Viens en Iran si t'es un homme.
Viens et sois Mahmonir (/Zeynab).
Mahmonir était le stéréotype de l'Insta-Mamma, avec une touche de fierté tribale en plus (oui, l'Iran est une nation de nombreuses tribus).
Mahmonir publiait fièrement photo après photo de ses deux garçons et de son mari Maysam en tenues tribales traditionnelles complètes, et des vidéos de son premier-né, l'ingénieur en herbe Kian, âgé de 9 ans, expliquant ses inventions et ses expériences.
Au cours des manifestations qui ont accompagné dans tout le pays la cérémonie de deuil marquant le 40e jour après la mort de Mahsa Amini, la voiture de Mahmonir a été prise pour cible par les forces du régime. Son mari Maysam a reçu une balle dans la colonne vertébrale et, à ce jour, n'a pas récupéré sa mobilité.
Kian a reçu une balle dans la poitrine et en est mort.
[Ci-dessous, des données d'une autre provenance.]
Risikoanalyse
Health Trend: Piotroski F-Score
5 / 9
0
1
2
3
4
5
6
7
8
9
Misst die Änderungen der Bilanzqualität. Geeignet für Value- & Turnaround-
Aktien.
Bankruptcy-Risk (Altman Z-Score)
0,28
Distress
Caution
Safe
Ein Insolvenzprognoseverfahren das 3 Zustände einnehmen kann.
Mais sa mère s'est assurée qu'il ne voie jamais l'intérieur d'une housse mortuaire.
Après 40 jours de manifestations et des dizaines d'histoires d'horreur, Mahmonir savait que les forces du régime ont pour habitude de retenir les corps de leurs victimes en otage, pour faire pression sur les familles, procédant parfois à des enterrements secrets dans des cimetières aléatoires, à leur insu.
Ainsi, alors que son mari blessé (et parfaitement ignorant du sort de leur fils) était emmené à l'hôpital, Mahmonir, qui devait encore s'occuper de son fils cadet de 4 ans, a fait du porte-à-porte, demandant à un voisin après l'autre des blocs de glace, pour empêcher le corps de son enfant de se décomposer en attendant l'enterrement.
(vous faire une pause de quelques secondes pour comprendre pleinement la phrase précédente...)
Lors des funérailles de Kian, Mahmonir a chanté une comptine sur sa tombe et a changé les paroles en insultes contre le régime tueur d'enfants. La police est intervenue et lui a pris le micro.
Mahmonir a juste chanté plus fort.
Des mois plus tard, après avoir traversé la douleur atroce de perdre son enfant, d'avoir dû annoncer la nouvelle à son père, puis de l'avoir ramené de l'hôpital avec une colonne vertébrale brisée et un cœur plus brisé encore, et malgré les menaces constantes du régime, Mahmonir, réclamait encore justice sur Instagram.
Après avoir été licenciée de son poste d'enseignante et convoquée au tribunal (tout comme son mari toujours alité), Mahmonir publiait toujours des photos, des vidéos et des poèmes, et réclamait justice.
A ce jour, elle ne s'est toujours pas tue.
Si tu es un homme, viens et sois Mahmonir.
Depuis que j'ai écrit ces lignes, Mahmonir s'est finalement tue. Assignée à résidence, après avoir protesté contre l'assassinat par les forces du régime de son jeune cousin, dans le cadre de la commémoration de la mort de Kian, elle a également désactivé son compte instagram. Il est vertigineux d'imaginer l'intensité des pressions et menaces qu'il aura fallu pour faire taire une telle voix. Tout l'Iran guette le moindre signe d'elle... "Où est Mahmonir ?"
Mais nombreuses sont celles qui continuent de s'unir pour réclamer justice, et à se battre en son nom, pour toutes les familles endeuillées.
Viens et sois toutes les mères iraniennes qui refusent de se taire, après avoir tant perdu, et alors même qu'elles savent qu'elles ont encore tant à perdre.